Starting at the top of the records below and ending with the line that contains "米の選手を見ると、メジャーリーグは全く手が届かない世界", print each line exactly as written, skipping the pictures.

BEGIN Source material

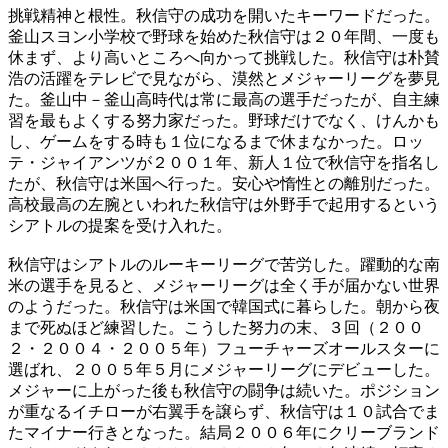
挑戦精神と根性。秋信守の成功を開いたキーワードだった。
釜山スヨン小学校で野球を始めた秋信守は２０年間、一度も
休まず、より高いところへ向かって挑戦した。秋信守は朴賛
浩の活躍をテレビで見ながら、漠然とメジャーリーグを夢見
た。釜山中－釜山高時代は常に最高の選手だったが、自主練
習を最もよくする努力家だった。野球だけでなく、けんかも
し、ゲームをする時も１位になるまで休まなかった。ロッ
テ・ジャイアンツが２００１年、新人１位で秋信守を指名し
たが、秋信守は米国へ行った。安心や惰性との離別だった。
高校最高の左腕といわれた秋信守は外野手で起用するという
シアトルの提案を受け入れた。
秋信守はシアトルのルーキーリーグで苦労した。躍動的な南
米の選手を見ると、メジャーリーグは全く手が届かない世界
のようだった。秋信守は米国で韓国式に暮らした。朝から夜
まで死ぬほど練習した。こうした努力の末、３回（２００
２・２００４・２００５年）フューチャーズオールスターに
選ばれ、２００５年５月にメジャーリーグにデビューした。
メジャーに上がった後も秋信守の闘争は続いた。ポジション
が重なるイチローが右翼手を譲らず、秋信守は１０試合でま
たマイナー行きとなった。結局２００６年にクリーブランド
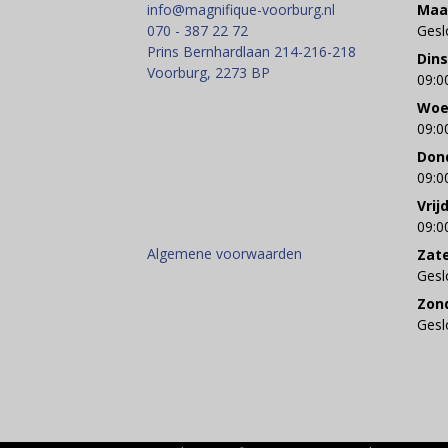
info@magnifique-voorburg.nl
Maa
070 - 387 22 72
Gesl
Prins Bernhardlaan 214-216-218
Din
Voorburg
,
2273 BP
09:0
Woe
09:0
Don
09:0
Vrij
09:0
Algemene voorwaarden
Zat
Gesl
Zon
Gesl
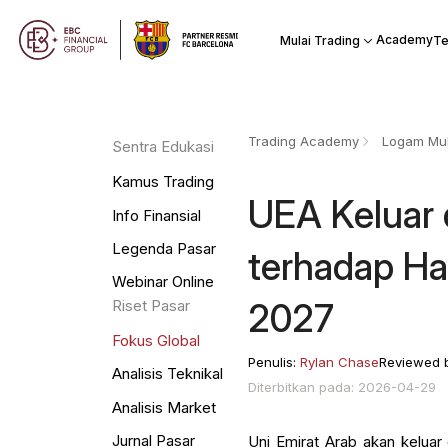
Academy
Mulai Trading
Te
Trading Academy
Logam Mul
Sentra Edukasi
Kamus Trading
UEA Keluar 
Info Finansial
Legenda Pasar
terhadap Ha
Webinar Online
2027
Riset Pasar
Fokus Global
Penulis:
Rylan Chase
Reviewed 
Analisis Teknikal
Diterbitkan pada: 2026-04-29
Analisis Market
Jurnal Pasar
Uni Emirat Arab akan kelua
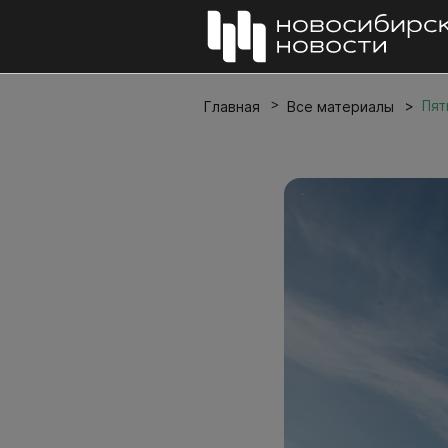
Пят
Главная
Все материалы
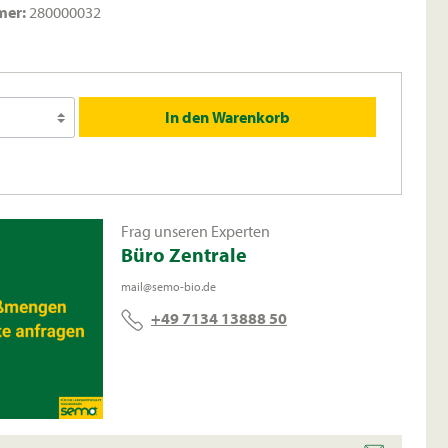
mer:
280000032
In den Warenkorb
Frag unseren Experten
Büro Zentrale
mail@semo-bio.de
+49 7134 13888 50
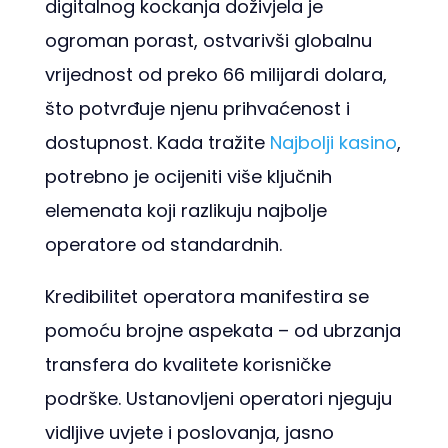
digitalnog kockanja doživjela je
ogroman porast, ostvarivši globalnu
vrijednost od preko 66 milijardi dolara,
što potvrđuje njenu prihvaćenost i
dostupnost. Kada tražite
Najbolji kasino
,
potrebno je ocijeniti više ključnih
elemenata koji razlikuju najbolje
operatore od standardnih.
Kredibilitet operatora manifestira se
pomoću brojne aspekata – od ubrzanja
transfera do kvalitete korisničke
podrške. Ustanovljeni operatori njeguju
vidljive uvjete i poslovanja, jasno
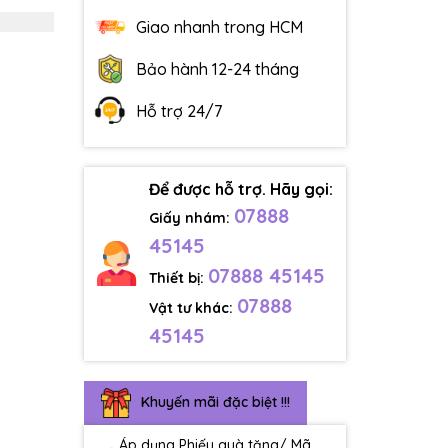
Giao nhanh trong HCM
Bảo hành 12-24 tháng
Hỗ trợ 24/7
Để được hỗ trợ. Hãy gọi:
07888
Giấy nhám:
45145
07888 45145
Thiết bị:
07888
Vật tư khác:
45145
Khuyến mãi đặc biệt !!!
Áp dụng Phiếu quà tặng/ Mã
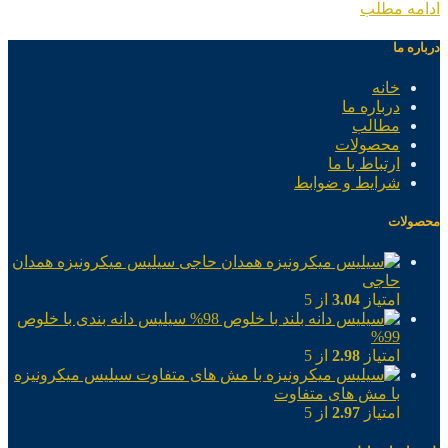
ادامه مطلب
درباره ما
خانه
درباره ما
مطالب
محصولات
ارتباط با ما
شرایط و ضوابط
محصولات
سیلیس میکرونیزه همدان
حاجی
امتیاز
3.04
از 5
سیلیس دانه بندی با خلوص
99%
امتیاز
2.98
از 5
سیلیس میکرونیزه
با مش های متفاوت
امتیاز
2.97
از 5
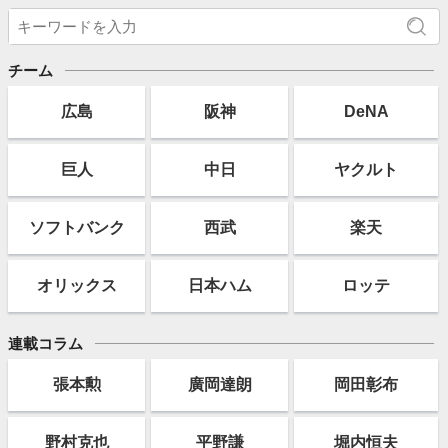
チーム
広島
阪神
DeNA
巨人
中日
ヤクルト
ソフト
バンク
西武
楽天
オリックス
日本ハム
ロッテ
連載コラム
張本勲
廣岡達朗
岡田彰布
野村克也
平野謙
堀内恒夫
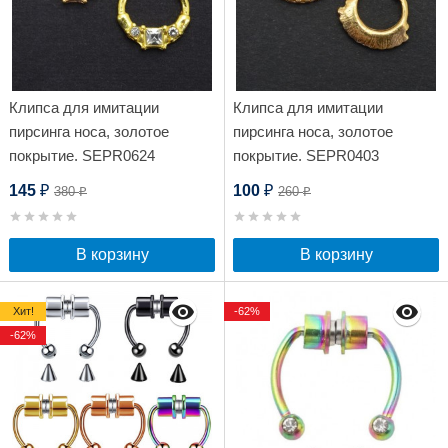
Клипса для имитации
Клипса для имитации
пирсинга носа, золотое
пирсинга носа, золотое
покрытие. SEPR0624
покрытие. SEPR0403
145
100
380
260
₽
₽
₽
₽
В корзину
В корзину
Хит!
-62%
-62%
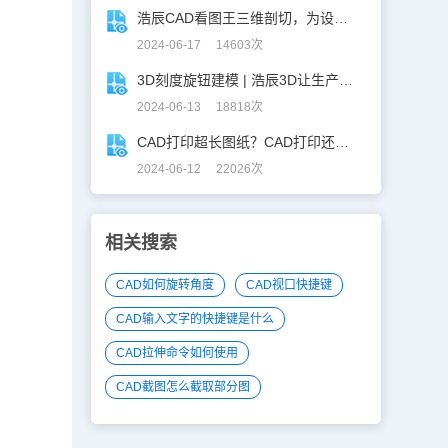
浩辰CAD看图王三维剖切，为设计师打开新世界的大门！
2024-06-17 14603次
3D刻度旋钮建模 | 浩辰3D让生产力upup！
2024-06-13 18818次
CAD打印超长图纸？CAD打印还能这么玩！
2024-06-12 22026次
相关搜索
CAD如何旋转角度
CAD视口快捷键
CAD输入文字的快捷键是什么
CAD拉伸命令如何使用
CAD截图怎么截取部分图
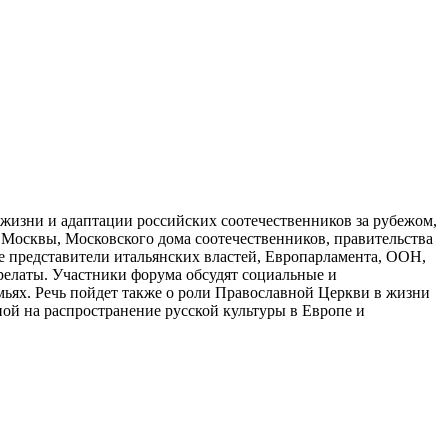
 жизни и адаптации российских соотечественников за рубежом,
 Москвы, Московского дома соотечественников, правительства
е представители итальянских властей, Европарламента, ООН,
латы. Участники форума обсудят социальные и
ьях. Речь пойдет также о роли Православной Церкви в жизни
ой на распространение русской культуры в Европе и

END Source material

# Result of this task
挑戦精神と根性。秋信守の成功を開いたキーワードだった。
釜山スヨン小学校で野球を始めた秋信守は２０年間、一度も
休まず、より高いところへ向かって挑戦した。秋信守は朴賛
浩の活躍をテレビで見ながら、漠然とメジャーリーグを夢見
た。釜山中－釜山高時代は常に最高の選手だったが、自主練
習を最もよくする努力家だった。野球だけでなく、けんかも
し、ゲームをする時も１位になるまで休まなかった。ロッ
テ・ジャイアンツが２００１年、新人１位で秋信守を指名し
たが、秋信守は米国へ行った。安心や惰性との離別だった。
高校最高の左腕といわれた秋信守は外野手で起用するという
シアトルの提案を受け入れた。
秋信守はシアトルのルーキーリーグで苦労した。躍動的な南
米の選手を見ると、メジャーリーグは全く手が届かない世界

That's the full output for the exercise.